A similar result was observed for the mTH; oxycodone (10−8–10−5 M)-induced G-protein activation was reduced in tumour-implanted mice (Emax: sham-operated mice = 57.0%, tumour-implanted mice = 41.3%), and the morphine effect was significantly and more severely attenuated in tumour-implanted mice (Emax: sham-operated mice = 81.5%, tumour-implanted mice = 44.6%) (Figure 3A, C). By contrast, the effects of oxycodone and morphine on G-protein activation in the vTH (Emax in sham-operated mice: oxycodone = 39.9%, morphine = 102.7%) were not altered in tumour-implanted mice (Emax in tumour-implanted mice: oxycodone = 34.1%, morphine = 106.2%) (Figure 3B, D). In the ipsilateral spinal cord of sham control mice, both oxycodone and morphine produced concentration-dependent G-protein activation (Emax: oxycodone = 46.6%, morphine = 85.1%) and Emax was attenuated in the tumour-implanted mice (Emax: oxycodone = 32.2%, morphine = 38.9%) (Figure 4).
GTP binding induced by oxycodone and morphine in the brain regions and spinal cord was inhibited completely by β-FNA (10−6 M), a μ-opioid receptor-selective antagonist, but not affected by nor-BNI (10−6 M), a κ-opioid receptor-selective antagonist. These results confirm that the observed GTP binding was predominantly due to μ-opioid receptor activation (Figures 2E, F, 3E, F and 4C).

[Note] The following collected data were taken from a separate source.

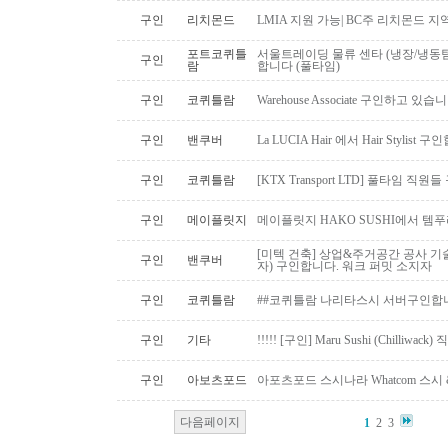
구인
리치몬드
LMIA 지원 가능| BC주 리치몬드 
포트코퀴틀
서울트레이딩 물류 센타 (냉장/냉동팀
구인
람
합니다 (풀타임)
구인
코퀴틀람
Warehouse Associate 구인하고 있습
구인
밴쿠버
La LUCIA Hair 에서 Hair Stylist 
구인
코퀴틀람
[KTX Transport LTD] 풀타임 
구인
메이플릿지
메이플릿지 HAKO SUSHI에서 템
[미텍 건축] 상업&주거공간 공사 기
구인
밴쿠버
자) 구인합니다. 워크 퍼밋 소지자
구인
코퀴틀람
##코퀴틀람 나리타스시 서버구인합
구인
기타
!!!!! [구인] Maru Sushi (Chilliwack)
구인
아보츠포드
아포츠포드 스시나라 Whatcom 스시
다음페이지
1
2
3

The ratio of the inhibition of μ-opioid receptor activation in the tumour-implanted group to that in the sham operated group was compared between the two opioids at the maximum concentration (10−5 M) (Figure 5). In the PAG, vPAG and mTH, the activation of μ-opioid receptors was reduced more severely (i.e. % inhibition was increased significantly) in the morphine-treated group (PAG = 65.3%, vPAG = 57.5% and mTH = 46.0%) as compared with the oxycodone-treated group (PAG = 18.9%, vPAG = 11.5% and mTH = 26.8%). By contrast, the effects of the two opioids were reduced similarly in the spinal cord (oxycodone 43.2%, morphine 54.5%). Thus, the functional activation by oxycodone and morphine was attenuated in several regions related to pain signalling with tumour implantation; interestingly, the activation by morphine was attenuated more severely than that by oxycodone in the mTH, PAG and vPAG.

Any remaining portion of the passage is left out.